“Bu göğü kucaklamak mümkün mü yıldız-düşü?…” (Nilhan Fidan)
Gözlerim uykuyla erirken, içimde bir sızı yaşlara dönüştü bu gece ve ıslaklığı kaçırdı uykumu yine... Galiba seni özledim.
Bu uçurumu kapamak mümkün mü yıldız-düşüm? Kendini unutmak istercesine düşmek peşine Anlamsız gözüken bir şeylerin...
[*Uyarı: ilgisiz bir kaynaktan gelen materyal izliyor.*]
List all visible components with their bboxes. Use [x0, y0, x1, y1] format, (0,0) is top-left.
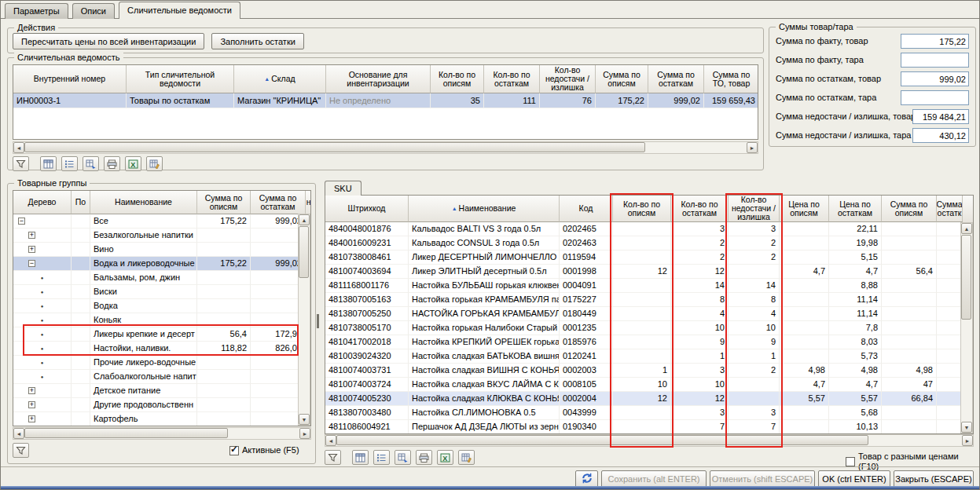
tree-row[interactable]: −Все175,22999,02 [13, 214, 310, 229]
tab-parameters[interactable]: Параметры [5, 3, 68, 19]
sku-row[interactable]: 4811168001176Настойка БУЛЬБАШ горькая кл… [325, 279, 973, 293]
tree-expand-icon[interactable]: + [28, 246, 35, 253]
scroll-track[interactable] [24, 142, 747, 153]
column-header[interactable]: Тип сличительной ведомости [127, 65, 234, 93]
print-icon[interactable] [104, 156, 120, 171]
sku-row[interactable]: 4811086004921Першачок АД ДЗЕДА ЛЮТЫ из з… [325, 420, 973, 434]
tree-row[interactable]: +Вино [13, 243, 310, 257]
sku-row[interactable]: 4813807003480Настойка СЛ.ЛИМОНОВКА 0.500… [325, 406, 973, 420]
scroll-thumb[interactable] [24, 428, 228, 438]
column-header[interactable]: Штрихкод [325, 196, 409, 222]
close-button[interactable]: Закрыть (ESCAPE) [894, 470, 974, 488]
column-header[interactable]: ▲Наименование [409, 196, 560, 222]
tab-sku[interactable]: SKU [325, 181, 362, 196]
column-header[interactable]: Кол-во по остаткам [484, 65, 540, 93]
sku-row[interactable]: 4813807005163Настойка горькая КРАМБАМБУЛ… [325, 293, 973, 307]
column-header[interactable]: Сумма по описям [197, 191, 251, 214]
sku-row[interactable]: 4840048001876Кальвадос BALTI VS 3 года 0… [325, 222, 973, 236]
groups-vscrollbar[interactable]: ▲ ▼ [298, 214, 310, 426]
tree-row[interactable]: ●Ликеры крепкие и десерт56,4172,99 [13, 327, 310, 342]
print-icon[interactable] [416, 450, 432, 465]
tree-collapse-icon[interactable]: − [18, 218, 25, 225]
column-header[interactable]: Наименование [90, 191, 197, 214]
column-header[interactable]: Кол-во по остаткам [671, 196, 729, 222]
sku-row[interactable]: 4810738005170Настойка горькая Налибоки С… [325, 321, 973, 335]
column-header[interactable]: Основание для инвентаризации [326, 65, 431, 93]
scroll-track[interactable] [299, 225, 310, 414]
output-list-icon[interactable] [83, 156, 99, 171]
column-header[interactable]: Сумма по описям [596, 65, 648, 93]
tab-inventories[interactable]: Описи [72, 3, 115, 19]
tree-row[interactable]: ●Слабоалкогольные напит [13, 370, 310, 384]
sku-row[interactable]: 4810074005230Настойка сладкая КЛЮКВА С К… [325, 392, 973, 406]
list-setup-icon[interactable] [373, 450, 390, 465]
splitter-grip[interactable] [317, 314, 319, 328]
tree-row[interactable]: ●Коньяк [13, 313, 310, 327]
sum-fact-goods-input[interactable] [901, 34, 969, 49]
scroll-right-icon[interactable]: ► [747, 142, 758, 153]
column-header[interactable]: Дерево [13, 191, 72, 214]
tree-row[interactable]: +Другие продовольственн [13, 398, 310, 412]
different-prices-checkbox[interactable]: Товар с разными ценами (F10) [846, 452, 979, 472]
tree-row[interactable]: ●Водка [13, 299, 310, 313]
statement-hscrollbar[interactable]: ◄ ► [13, 141, 758, 154]
column-header[interactable]: По [72, 191, 90, 214]
scroll-left-icon[interactable]: ◄ [13, 142, 24, 153]
tree-row[interactable]: ●Настойки, наливки.118,82826,03 [13, 342, 310, 356]
scroll-up-icon[interactable]: ▲ [299, 214, 310, 225]
active-groups-checkbox[interactable]: Активные (F5) [229, 445, 299, 455]
tree-expand-icon[interactable]: + [28, 387, 35, 394]
tab-comparison-statements[interactable]: Сличительные ведомости [119, 2, 240, 19]
column-header[interactable]: не [306, 191, 311, 214]
column-header[interactable]: Цена по остаткам [829, 196, 882, 222]
tree-row[interactable]: ●Виски [13, 285, 310, 299]
tree-row[interactable]: −Водка и ликероводочные175,22999,02 [13, 257, 310, 271]
cancel-button[interactable]: Отменить (shift ESCAPE) [710, 470, 815, 488]
filter-icon[interactable] [13, 156, 29, 171]
scroll-thumb[interactable] [961, 235, 971, 320]
table-settings-icon[interactable] [458, 450, 475, 465]
fill-remainders-button[interactable]: Заполнить остатки [211, 33, 303, 49]
column-header[interactable]: Сумма остатк [937, 196, 963, 222]
columns-settings-icon[interactable] [352, 450, 369, 465]
recalc-prices-button[interactable]: Пересчитать цены по всей инвентаризации [13, 33, 204, 49]
scroll-thumb[interactable] [299, 226, 309, 278]
scroll-track[interactable] [24, 428, 299, 439]
tree-row[interactable]: +Детское питание [13, 384, 310, 398]
filter-icon[interactable] [13, 443, 29, 458]
filter-icon[interactable] [325, 450, 341, 465]
sku-row[interactable]: 4810074003724Настойка сладкая ВКУС ЛАЙМА… [325, 378, 973, 392]
column-header[interactable]: Кол-во недостачи / излишка [540, 65, 596, 93]
tree-row[interactable]: +Картофель [13, 412, 310, 426]
sku-row[interactable]: 4810417002018Настойка КРЕПКИЙ ОРЕШЕК гор… [325, 335, 973, 349]
scroll-left-icon[interactable]: ◄ [325, 435, 336, 446]
tree-expand-icon[interactable]: + [28, 401, 35, 408]
scroll-down-icon[interactable]: ▼ [299, 414, 310, 425]
sum-shortage-tare-input[interactable] [912, 128, 969, 143]
sum-shortage-goods-input[interactable] [912, 109, 969, 124]
excel-export-icon[interactable]: X [125, 156, 141, 171]
scroll-track[interactable] [961, 234, 972, 422]
sku-vscrollbar[interactable]: ▲ ▼ [960, 222, 973, 433]
tree-expand-icon[interactable]: + [28, 232, 35, 239]
scroll-right-icon[interactable]: ► [299, 428, 310, 439]
scroll-left-icon[interactable]: ◄ [13, 428, 24, 439]
scroll-thumb[interactable] [24, 142, 645, 152]
column-header[interactable]: Кол-во по описям [431, 65, 484, 93]
column-header[interactable]: ▲Склад [234, 65, 326, 93]
excel-export-icon[interactable]: X [437, 450, 453, 465]
column-header[interactable]: Сумма по остаткам [251, 191, 306, 214]
column-header[interactable]: Сумма по остаткам [648, 65, 704, 93]
column-header[interactable]: Кол-во по описям [613, 196, 671, 222]
statement-row[interactable]: ИН00003-1Товары по остаткамМагазин "КРИН… [13, 93, 758, 108]
tree-collapse-icon[interactable]: − [28, 260, 35, 267]
sum-rest-tare-input[interactable] [901, 90, 969, 105]
sku-row[interactable]: 4840016009231Кальвадос CONSUL 3 года 0.5… [325, 236, 973, 250]
scroll-track[interactable] [336, 435, 962, 446]
columns-settings-icon[interactable] [40, 156, 57, 171]
column-header[interactable]: Цена по описям [780, 196, 829, 222]
sku-row[interactable]: 4810738008461Ликер ДЕСЕРТНЫЙ ЛИМОНЧЕЛЛО … [325, 250, 973, 265]
list-setup-icon[interactable] [61, 156, 78, 171]
sum-fact-tare-input[interactable] [901, 53, 969, 68]
tree-expand-icon[interactable]: + [28, 415, 35, 422]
Ve sonra tereddütsüz bir aşkla sevmek -ki tereddütle sevmek, sevmekten çok gönülsüz bir boyun eğiş bence-
Bu göğü kucaklamak mümkün mü yıldız-düşü? Buradan çıkarken, hırçınca bir tehdit savurmak çevreye Düşleri etrafa saça saça koşmak patikada.
Mümkün mü bu şarkı her çaldığında Aynı hislerle gözlerini yere indirmek ve Saatlerce sayıklamak ‘the winner takes it all’ diye.
Eflatun-sarı renkler düşünüyorum seni düşününce Deliliğin-entellektüellerin renkleri; biraz ben biraz sen desene...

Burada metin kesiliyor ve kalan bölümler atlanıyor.